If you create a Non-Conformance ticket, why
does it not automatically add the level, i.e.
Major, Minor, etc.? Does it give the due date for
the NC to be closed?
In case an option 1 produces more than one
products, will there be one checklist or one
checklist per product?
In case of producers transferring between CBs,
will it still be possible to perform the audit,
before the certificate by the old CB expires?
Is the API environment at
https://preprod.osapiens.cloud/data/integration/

^^^^^^^^^^^^^^^^

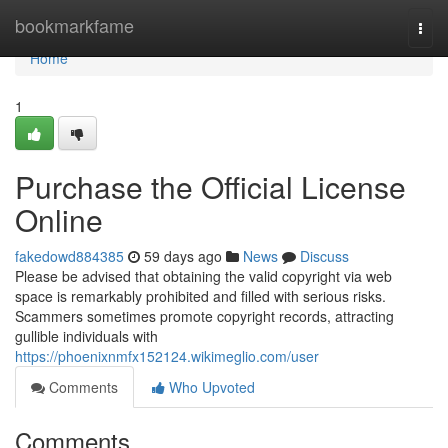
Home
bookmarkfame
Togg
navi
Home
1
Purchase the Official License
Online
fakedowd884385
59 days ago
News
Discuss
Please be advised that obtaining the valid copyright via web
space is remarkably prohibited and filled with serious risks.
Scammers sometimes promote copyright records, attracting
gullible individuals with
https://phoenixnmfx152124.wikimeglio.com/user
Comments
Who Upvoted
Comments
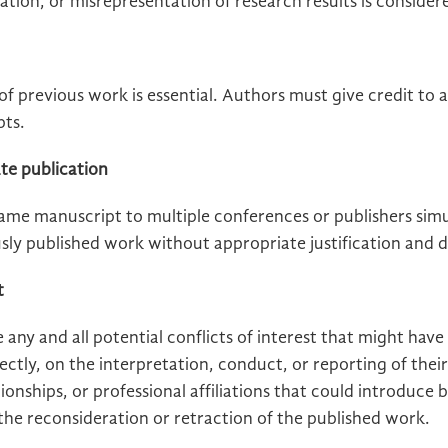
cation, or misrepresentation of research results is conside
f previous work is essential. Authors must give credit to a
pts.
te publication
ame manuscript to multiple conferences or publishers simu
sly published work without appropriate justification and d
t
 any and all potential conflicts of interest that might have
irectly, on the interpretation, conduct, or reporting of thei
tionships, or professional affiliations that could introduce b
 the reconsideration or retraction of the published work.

^^^^^^^^^^^^^^^^

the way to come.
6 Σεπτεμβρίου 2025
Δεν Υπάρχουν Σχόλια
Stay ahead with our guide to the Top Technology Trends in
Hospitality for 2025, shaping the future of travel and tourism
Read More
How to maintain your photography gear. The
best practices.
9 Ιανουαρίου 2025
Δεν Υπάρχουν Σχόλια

^^^^^^^^^^^^^^^^

Whenever a line of the data above includes the word "https", copy that line.

Answer box:
https://preprod.osapiens.cloud/data/integration/
https://phoenixnmfx152124.wikimeglio.com/user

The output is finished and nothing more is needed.